Monitoring deteriorating bridges with wireless sensors and drones
Automated inspection allows new techniques to be used to increase potential fault coverage, reduces errors and enables real-time monitoring. A good example of this can be found in the transport network — bridges.
Today, bridges are inspected visually by teams of engineers who dangle beneath the bridge on cables or look up at the bridge from an elevated work platform. It is a slow, dangerous, expensive process and even the most experienced engineers can overlook cracks in the structure or other critical deficiencies.
Recently a report from the Obama administration warned that one in four bridges in the United States needs significant repair or cannot handle automobile traffic.
In order to tackle this problem, Tufts University engineers are employing wireless sensors and flying robots that could have the potential to help authorities monitor the condition of bridges in real time.
In the detection system being developed by Babak Moaveni, an assistant professor of civil and environmental engineering at Tufts School of Engineering, smart sensors are attached permanently to bridge beams and joints. Each sensor can continuously record vibrations and process the recorded signal. Changes in the vibration response can signify damage, he says.
Moaveni, who received a grant from the National Science Foundation (NSF) for his research, is collaborating with Tufts Assistant Professor of Electrical and Computer Engineering Usman Khan to develop a wireless system that would use autonomous flying robots (quad-copters) to hover near the sensors and collect data while taking visual images of bridge conditions. The drone-like robots would transmit data to a central collection point for analysis. Khan received a $400,000 Early Career Award from the NSF earlier this year to explore this technology, which requires addressing significant navigational and communications challenges before it could be a reliable inspection tool.
The recent Obama administration report that analyzed the condition of the transportation infrastructure, points across the country out that 25 percent of the approximately 600,000 bridges are in such a poor state that they are incapable of handling daily automobile traffic. In Massachusetts, more than 50 percent of the 5,136 bridges in use are deficient, the report says.

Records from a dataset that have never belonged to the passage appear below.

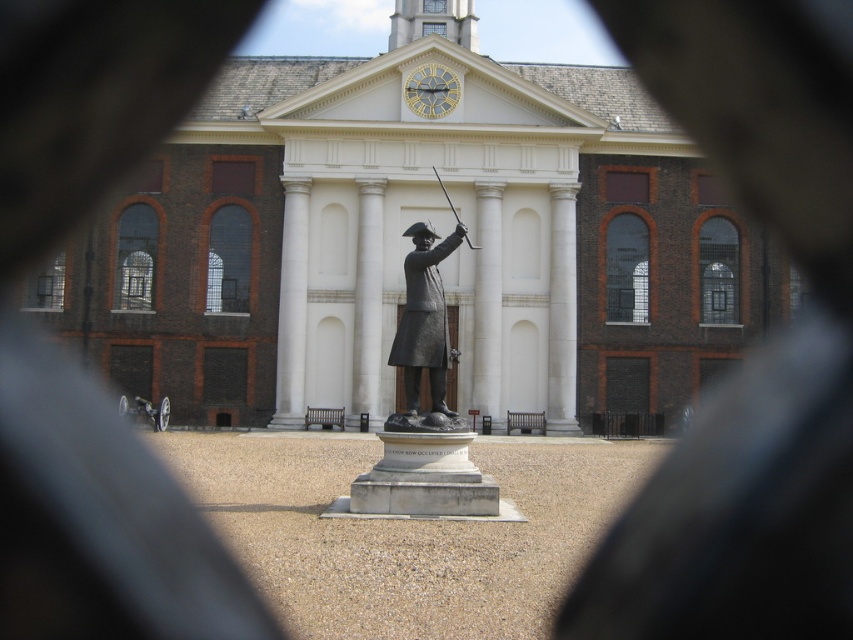 Between point (549, 426) and point (436, 317), which one is positioned behind?

The point (549, 426) is behind.

Who is shorter, white stone church at center or bronze statue at center?

With less height is bronze statue at center.

Is point (457, 116) behind point (410, 326)?

That is True.

Locate an element on the screen. white stone church at center is located at coordinates (407, 243).

Is bronze statue at center in front of gold/yellow metal clock at upper center?

That is True.

At what (x,y) coordinates should I click in order to perform the action: click on bronze statue at center. Please return your answer as a coordinate pair (x, y). This screenshot has height=640, width=853. Looking at the image, I should click on (424, 320).

Can you confirm if white stone church at center is positioned to the right of gold/yellow metal clock at upper center?

Incorrect, white stone church at center is not on the right side of gold/yellow metal clock at upper center.

Image resolution: width=853 pixels, height=640 pixels. What do you see at coordinates (407, 243) in the screenshot?
I see `white stone church at center` at bounding box center [407, 243].

Which is behind, point (289, 248) or point (434, 90)?

The point (434, 90) is more distant.

Locate an element on the screen. white stone church at center is located at coordinates (407, 243). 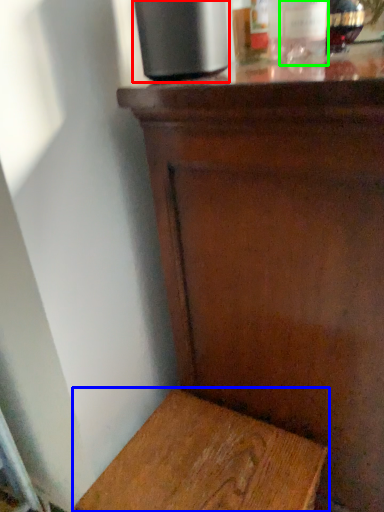 Question: Estimate the real-world distances between objects in this image. Which object is closer to appliance (highlighted by a red box), furniture (highlighted by a blue box) or bottle (highlighted by a green box)?

Choices:
 (A) furniture
 (B) bottle

Answer: (B) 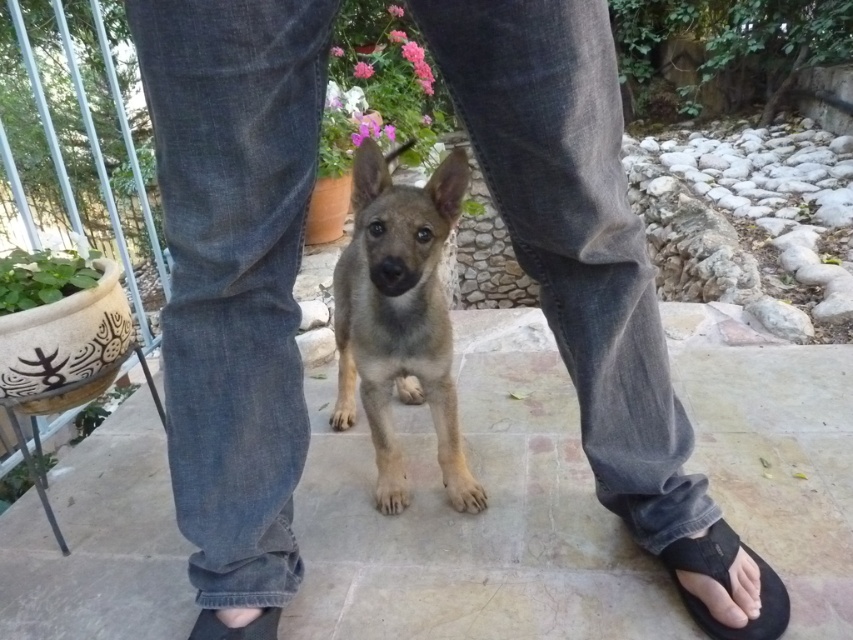 Question: Which point appears closest to the camera in this image?

Choices:
 (A) [264, 609]
 (B) [759, 612]

Answer: (B)

Question: Is fuzzy brown puppy at center bigger than black rubber sandal at lower right?

Choices:
 (A) yes
 (B) no

Answer: (A)

Question: Among these objects, which one is farthest from the camera?

Choices:
 (A) black rubber sandal at lower center
 (B) black rubber sandal at lower right

Answer: (B)

Question: Estimate the real-world distances between objects in this image. Which object is closer to the fuzzy brown puppy at center?

Choices:
 (A) black rubber sandal at lower right
 (B) black rubber sandal at lower center

Answer: (B)

Question: Is fuzzy brown puppy at center bigger than black rubber sandal at lower center?

Choices:
 (A) yes
 (B) no

Answer: (A)

Question: Does fuzzy brown puppy at center appear on the right side of black rubber sandal at lower center?

Choices:
 (A) no
 (B) yes

Answer: (B)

Moaveni and Khan’s work could help monitor bridges and identify those that are at risk more accurately than current methods. Once installed, the sensors would provide information about the condition of bridges that cannot be obtained by visual inspection alone and would allow authorities to identify and focus on bridges that need immediate attention.
Moaveni installed a network of 10 wired sensors in 2009 on a 145-foot long footbridge on Tufts’ Medford/Somerville campus. In 2011, Moaveni added nearly 5,000 pounds of concrete weights on the bridge deck to simulate the effects of damage on the bridge—a load well within the bridge’s limits.
Connected by cables, the sensors recorded readings on vibration levels as pedestrians walked across the span before and after installation of the concrete blocks. From the changes in vibration measurements, Moaveni and his research team could successfully identify the simulated damage on the bridge, validating his vibration-based monitoring framework.
A major goal of his research, Moaveni says, is to develop computer algorithms that can automatically detect damage in a bridge from the changes in its vibration measurements. His work is ongoing. "Right now, if a bridge has severe damage, we’re pretty confident we can detect that accurately. The challenge is building the system so it picks up small, less obvious anomalies."